> Directions for this task
Give again, unaltered, the lines of the listing below that run from the line having "For every named" through the line having "For details call us (630)-519-3310 (855, 79)".

> Data to use
————
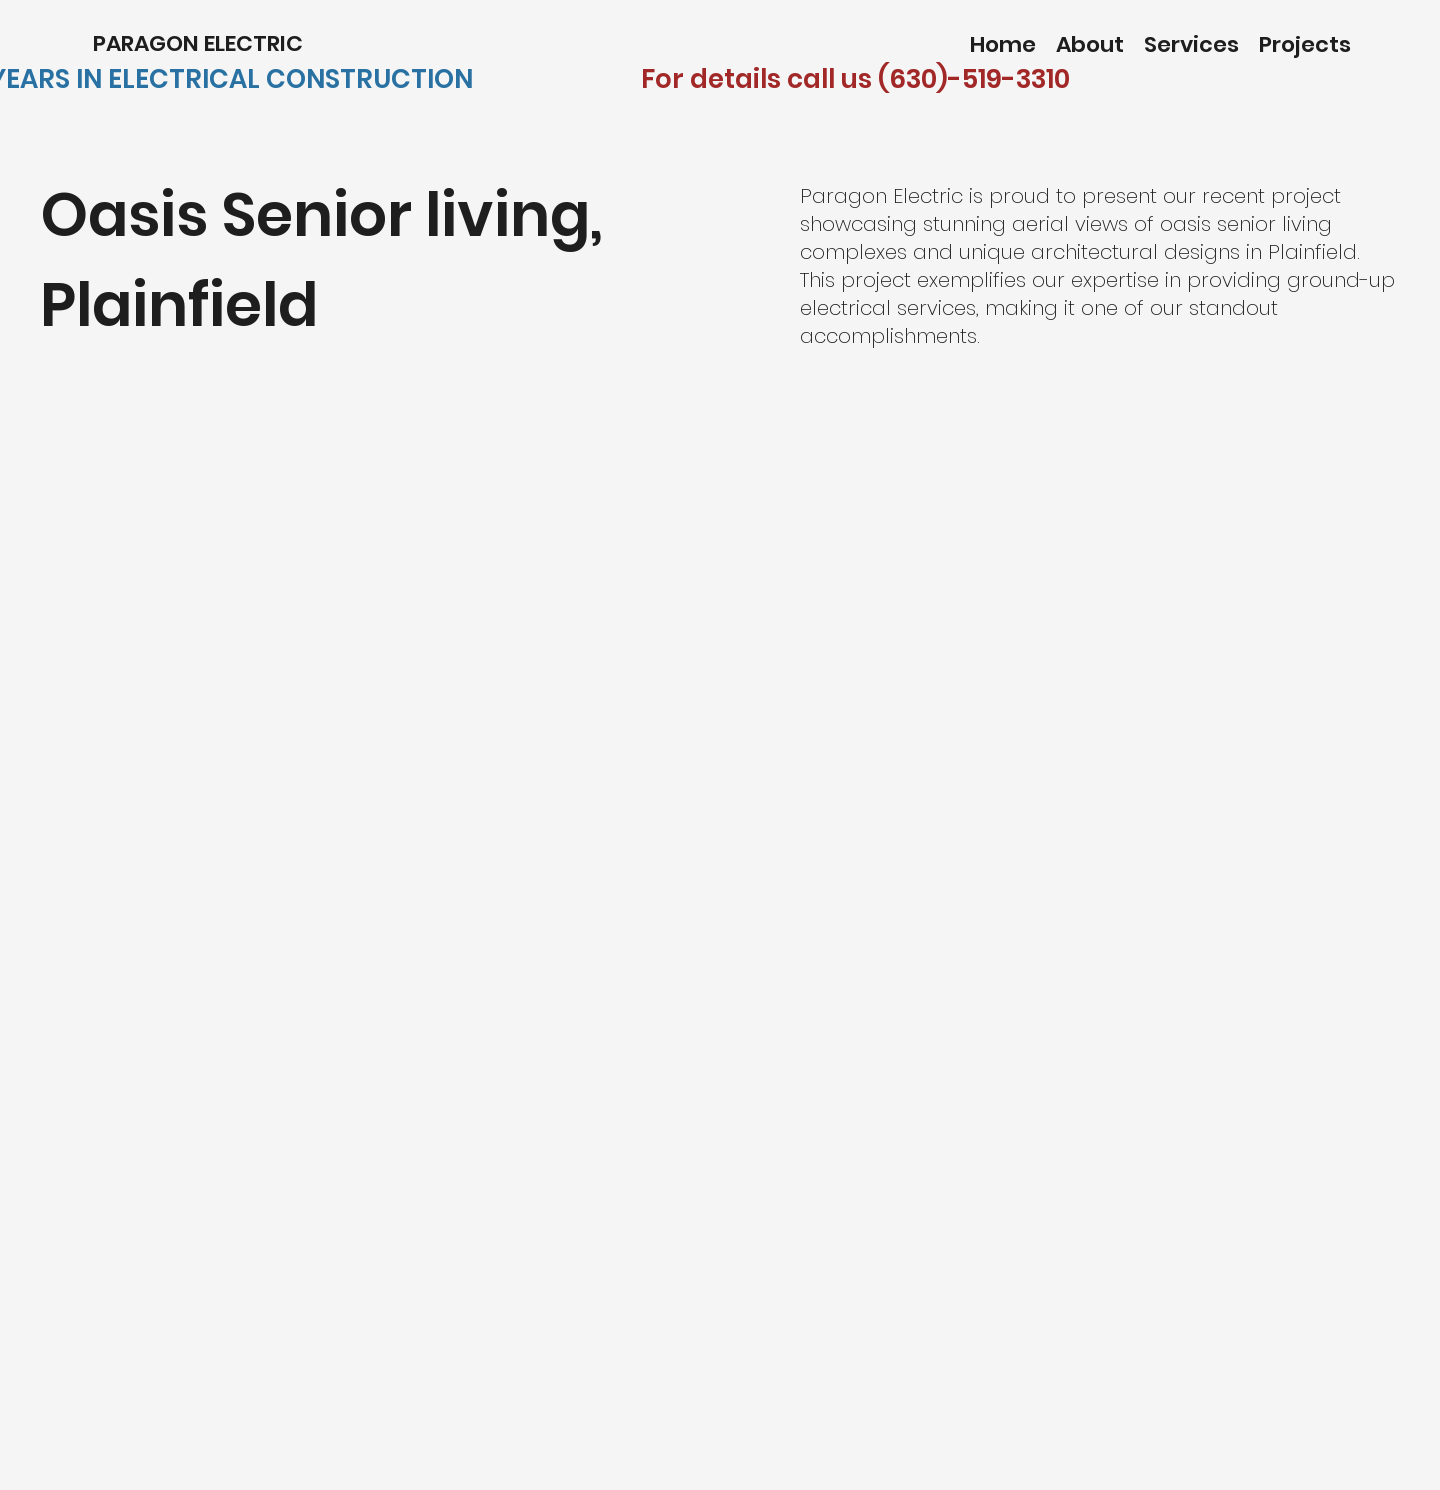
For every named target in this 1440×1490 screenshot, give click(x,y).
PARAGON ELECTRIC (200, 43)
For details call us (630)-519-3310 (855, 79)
————
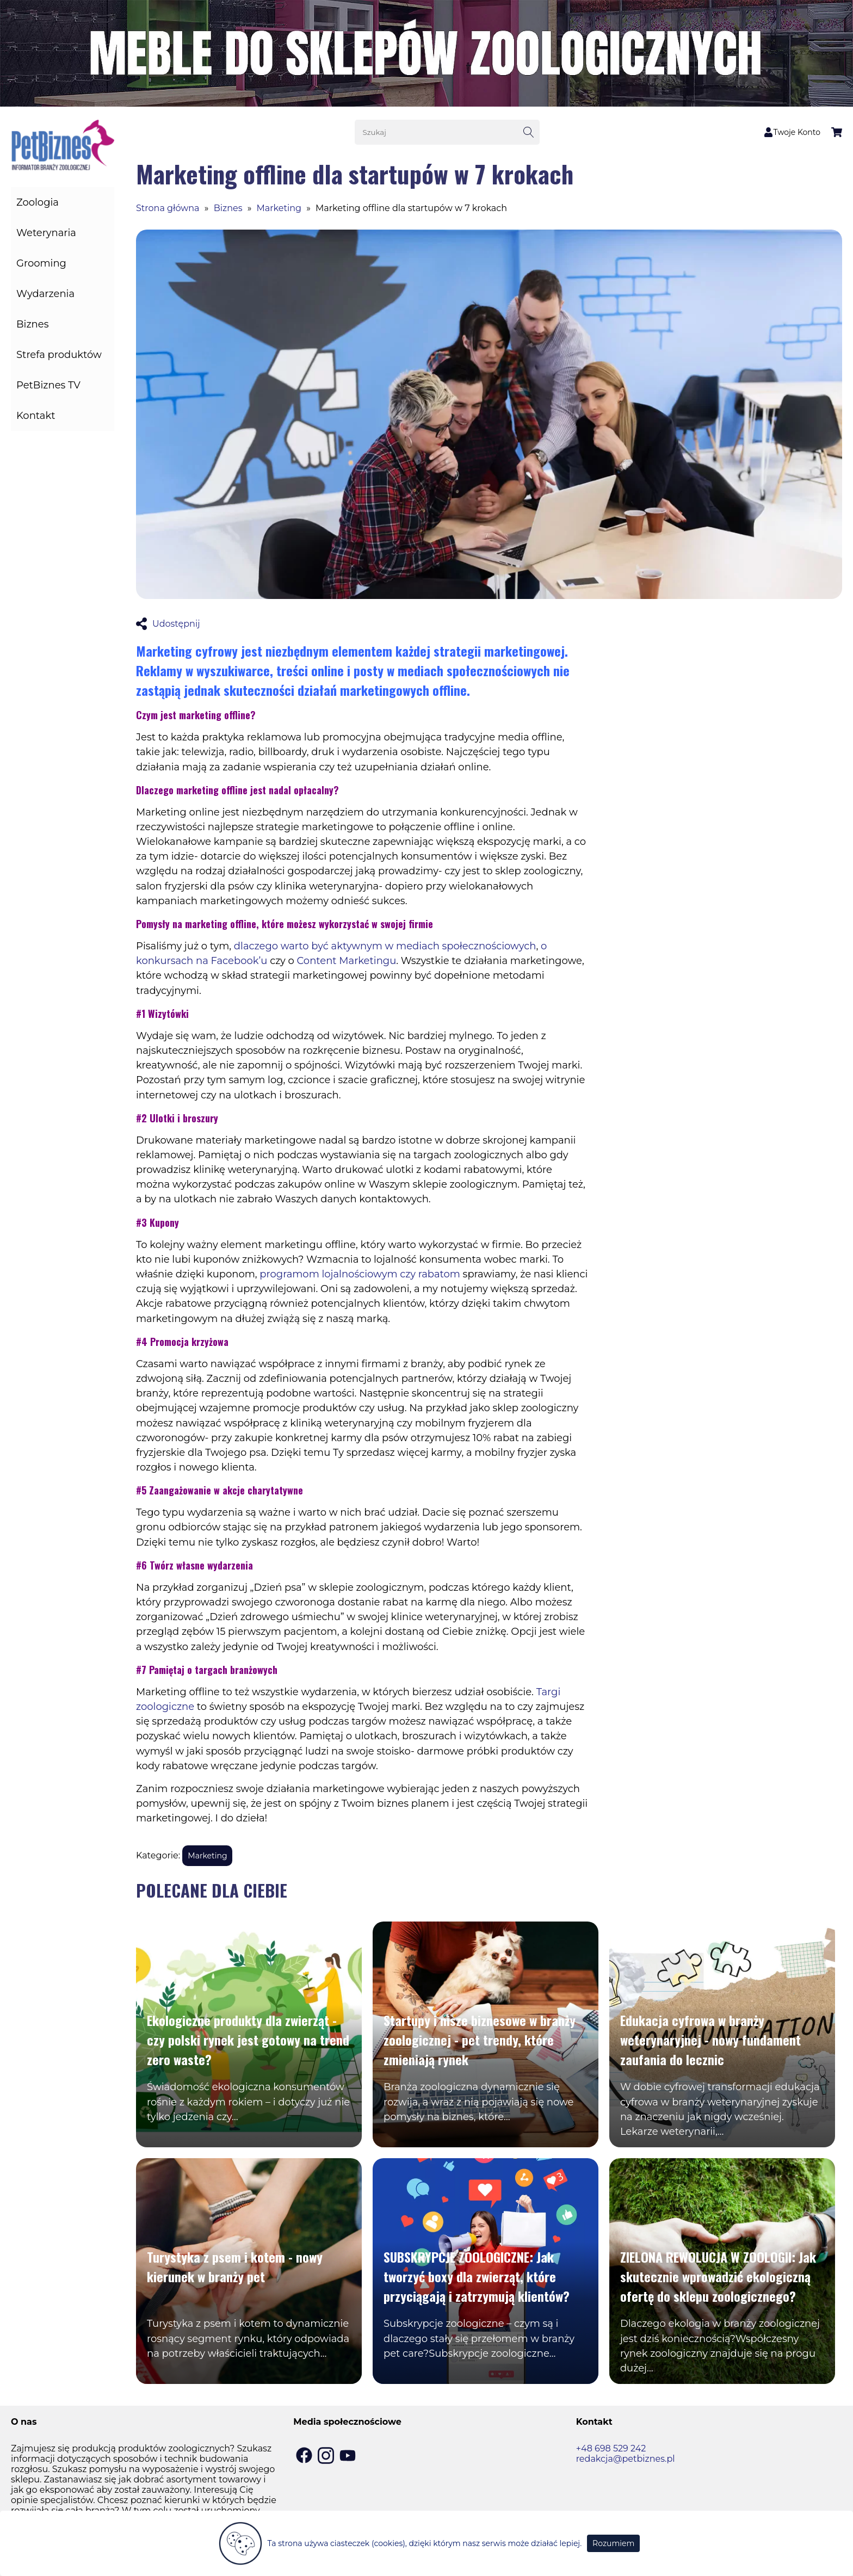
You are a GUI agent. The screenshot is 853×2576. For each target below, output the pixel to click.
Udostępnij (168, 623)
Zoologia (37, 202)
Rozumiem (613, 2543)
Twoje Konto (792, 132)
————
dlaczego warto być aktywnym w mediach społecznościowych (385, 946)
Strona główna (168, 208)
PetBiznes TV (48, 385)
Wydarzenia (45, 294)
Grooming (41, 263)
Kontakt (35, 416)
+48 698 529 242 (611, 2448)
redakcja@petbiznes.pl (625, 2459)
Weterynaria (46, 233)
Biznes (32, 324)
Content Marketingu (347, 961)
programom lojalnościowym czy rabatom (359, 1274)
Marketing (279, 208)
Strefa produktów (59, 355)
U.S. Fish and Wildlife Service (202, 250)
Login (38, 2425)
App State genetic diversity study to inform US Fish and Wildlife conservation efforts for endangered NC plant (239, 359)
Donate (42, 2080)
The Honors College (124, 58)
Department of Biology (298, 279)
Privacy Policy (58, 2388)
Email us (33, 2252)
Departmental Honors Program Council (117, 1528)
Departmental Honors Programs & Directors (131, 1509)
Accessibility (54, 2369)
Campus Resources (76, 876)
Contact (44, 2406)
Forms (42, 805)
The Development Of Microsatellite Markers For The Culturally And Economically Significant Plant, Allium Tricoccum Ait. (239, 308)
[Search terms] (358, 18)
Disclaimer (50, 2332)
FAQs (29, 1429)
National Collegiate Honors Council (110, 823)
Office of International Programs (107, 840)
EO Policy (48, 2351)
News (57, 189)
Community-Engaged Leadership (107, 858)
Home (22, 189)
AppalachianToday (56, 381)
————
> Answer for the task
For every named target in this 1440×1490 screenshot, give click(x,y).
PARAGON ELECTRIC (200, 43)
For details call us (630)-519-3310 (855, 79)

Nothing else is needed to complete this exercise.